(Saved entries)
-----
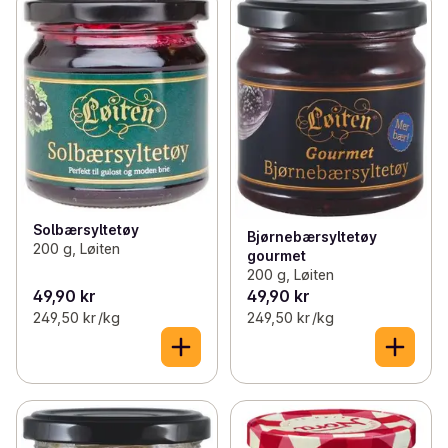
Solbærsyltetøy
Bjørnebærsyltetøy
200 g, Løiten
gourmet
200 g, Løiten
49,90 kr
49,90 kr
249,50 kr /kg
249,50 kr /kg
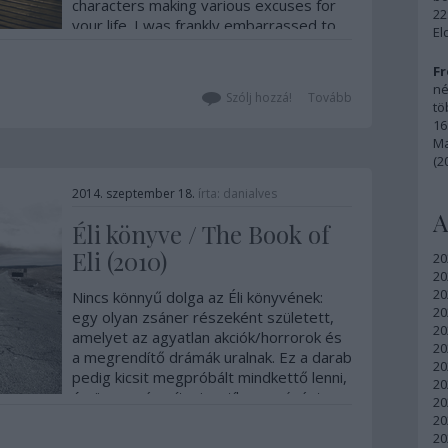
characters making various excuses for
22
your life. I was frankly embarrassed to
El
read it. Nem tudom…
Fr
né
Szólj hozzá!
Tovább
tö
16
Ma
(2
2014. szeptember 18.
írta:
danialves
A
Éli könyve / The Book of
Eli (2010)
20
20
20
Nincs könnyű dolga az Éli könyvének:
20
egy olyan zsáner részeként született,
20
amelyet az agyatlan akciók/horrorok és
20
a megrendítő drámák uralnak. Ez a darab
20
pedig kicsit megpróbált mindkettő lenni,
20
és összepárosítani a stílusos zúzást
20
komoly üzenetekkel. Elsősorban ez is…
20
20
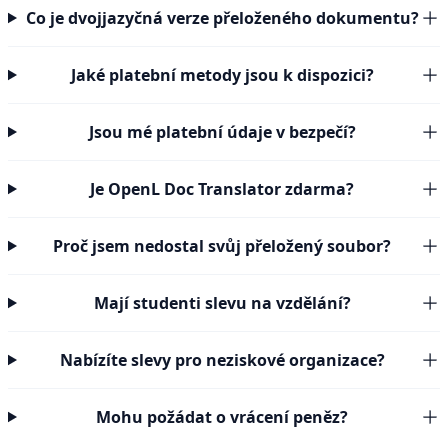
Co je dvojjazyčná verze přeloženého dokumentu?
Jaké platební metody jsou k dispozici?
Jsou mé platební údaje v bezpečí?
Je OpenL Doc Translator zdarma?
Proč jsem nedostal svůj přeložený soubor?
Mají studenti slevu na vzdělání?
Nabízíte slevy pro neziskové organizace?
Mohu požádat o vrácení peněz?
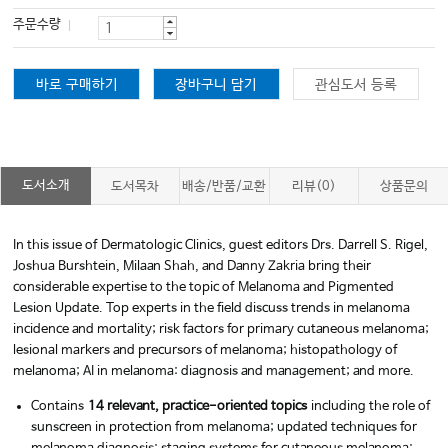
주문수량
바로 구매하기
장바구니 담기
관심도서 등록
도서소개
도서목차
배송/반품/교환
리뷰(0)
상품문의
In this issue of
Dermatologic Clinics
, guest editors Drs. Darrell S. Rigel,
Joshua Burshtein, Milaan Shah, and Danny Zakria bring their
considerable expertise to the topic of
Melanoma and Pigmented
Lesion Update
. Top experts in the field discuss trends in melanoma
incidence and mortality; risk factors for primary cutaneous melanoma;
lesional markers and precursors of melanoma; histopathology of
melanoma; AI in melanoma: diagnosis and management; and more.
Contains
14 relevant, practice-oriented topics
including the role of
sunscreen in protection from melanoma; updated techniques for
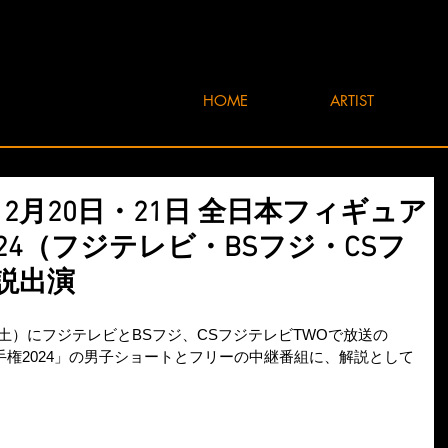
HOME
ARTIST
年12月20日・21日 全日本フィギュア
24（フジテレビ・BSフジ・CSフ
説出演
1日（土）にフジテレビとBSフジ、CSフジテレビTWOで放送の
権2024」の男子ショートとフリーの中継番組に、解説として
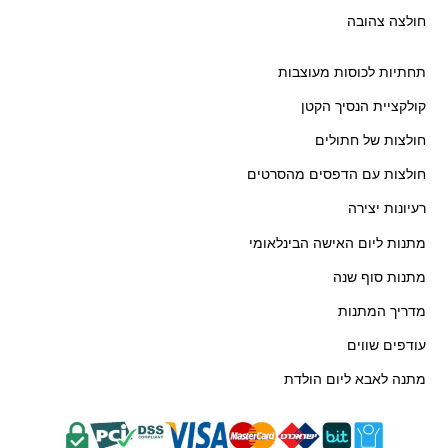
חולצה צהובה
תחתיות לכוסות מעוצבות
קולקציית הנסיך הקטן
חולצות של חתולים
חולצות עם הדפסים מהסרטים
רעיונות יצירה
מתנות ליום האישה הבינלאומי
מתנות סוף שנה
מדריך המתנות
עודפים שווים
מתנה לאבא ליום הולדת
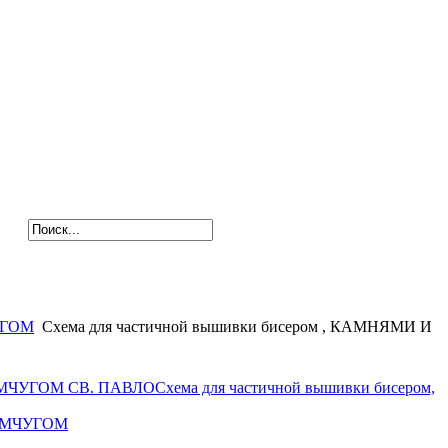
УГОМ
Схема для частичной вышивки бисером , КАМНЯМИ И
ЖЕМЧУГОМ СВ. ПАВЛО
Схема для частичной вышивки бисером,
ЖЕМЧУГОМ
-----
#### [WHAT NEEDS TO BE DONE]
What you should return is the exact text of every line from the top of the entries through the line with "עודפים שווים", pictures removed.

#### [EXPECTED ANSWER]
Solbærsyltetøy
Bjørnebærsyltetøy
200 g, Løiten
gourmet
200 g, Løiten
49,90 kr
49,90 kr
249,50 kr /kg
249,50 kr /kg
characters making various excuses for
22
your life. I was frankly embarrassed to
El
read it. Nem tudom…
Fr
né
Szólj hozzá!
Tovább
tö
16
Ma
(2
2014. szeptember 18.
írta:
danialves
A
Éli könyve / The Book of
Eli (2010)
20
20
20
Nincs könnyű dolga az Éli könyvének:
20
egy olyan zsáner részeként született,
20
amelyet az agyatlan akciók/horrorok és
20
a megrendítő drámák uralnak. Ez a darab
20
pedig kicsit megpróbált mindkettő lenni,
20
és összepárosítani a stílusos zúzást
20
komoly üzenetekkel. Elsősorban ez is…
20
20
Co je dvojjazyčná verze přeloženého dokumentu?
Jaké platební metody jsou k dispozici?
Jsou mé platební údaje v bezpečí?
Je OpenL Doc Translator zdarma?
Proč jsem nedostal svůj přeložený soubor?
Mají studenti slevu na vzdělání?
Nabízíte slevy pro neziskové organizace?
Mohu požádat o vrácení peněz?
주문수량
바로 구매하기
장바구니 담기
관심도서 등록
도서소개
도서목차
배송/반품/교환
리뷰(0)
상품문의
In this issue of
Dermatologic Clinics
, guest editors Drs. Darrell S. Rigel,
Joshua Burshtein, Milaan Shah, and Danny Zakria bring their
considerable expertise to the topic of
Melanoma and Pigmented
Lesion Update
. Top experts in the field discuss trends in melanoma
incidence and mortality; risk factors for primary cutaneous melanoma;
lesional markers and precursors of melanoma; histopathology of
melanoma; AI in melanoma: diagnosis and management; and more.
Contains
14 relevant, practice-oriented topics
including the role of
sunscreen in protection from melanoma; updated techniques for
HOME
ARTIST
年12月20日・21日 全日本フィギュア
24（フジテレビ・BSフジ・CSフ
説出演
1日（土）にフジテレビとBSフジ、CSフジテレビTWOで放送の
権2024」の男子ショートとフリーの中継番組に、解説として
חולצה צהובה
תחתיות לכוסות מעוצבות
קולקציית הנסיך הקטן
חולצות של חתולים
חולצות עם הדפסים מהסרטים
רעיונות יצירה
מתנות ליום האישה הבינלאומי
מתנות סוף שנה
מדריך המתנות
עודפים שווים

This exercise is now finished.